Transcribe this listing exactly; omit the pictures.

*** Begin section ***

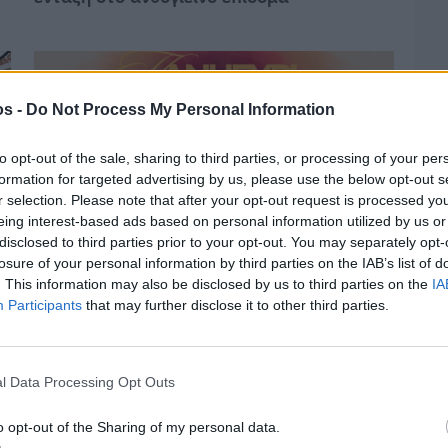
os -
Do Not Process My Personal Information
to opt-out of the sale, sharing to third parties, or processing of your per
formation for targeted advertising by us, please use the below opt-out s
r selection. Please note that after your opt-out request is processed y
eing interest-based ads based on personal information utilized by us or
disclosed to third parties prior to your opt-out. You may separately opt-
losure of your personal information by third parties on the IAB’s list of
. This information may also be disclosed by us to third parties on the
IA
Participants
that may further disclose it to other third parties.
Πριν 4 ημέρες
υ
Παραμονή Δεκαπενταύγουστου με μεγάλο
πανηγύρι στη Σιδηρούντα
l Data Processing Opt Outs
o opt-out of the Sharing of my personal data.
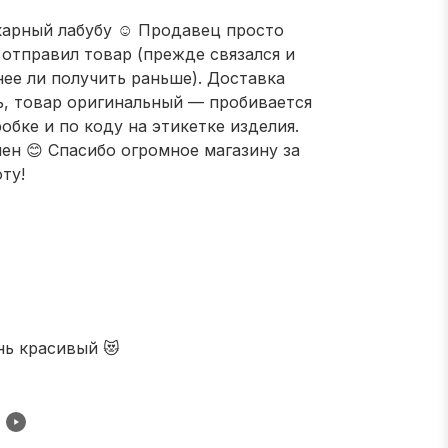
арный лабубу ☺️ Продавец просто
 отправил товар (прежде связался и
нее ли получить раньше). Доставка
, товар оригинальный — пробивается
обке и по коду на этикетке изделия.
ен 😊 Спасибо огромное магазину за
ту!
нь красивый 😻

*** End section ***

▶ _Answer for this exercise_:
os -
Do Not Process My Personal Information
to opt-out of the sale, sharing to third parties, or processing of your per
formation for targeted advertising by us, please use the below opt-out s
r selection. Please note that after your opt-out request is processed y
eing interest-based ads based on personal information utilized by us or
disclosed to third parties prior to your opt-out. You may separately opt-
losure of your personal information by third parties on the IAB’s list of
. This information may also be disclosed by us to third parties on the
IA
Participants
that may further disclose it to other third parties.
Πριν 4 ημέρες
υ
Παραμονή Δεκαπενταύγουστου με μεγάλο
πανηγύρι στη Σιδηρούντα
l Data Processing Opt Outs
o opt-out of the Sharing of my personal data.
арный лабубу ☺️ Продавец просто
 отправил товар (прежде связался и
нее ли получить раньше). Доставка
, товар оригинальный — пробивается
обке и по коду на этикетке изделия.
ен 😊 Спасибо огромное магазину за
ту!
нь красивый 😻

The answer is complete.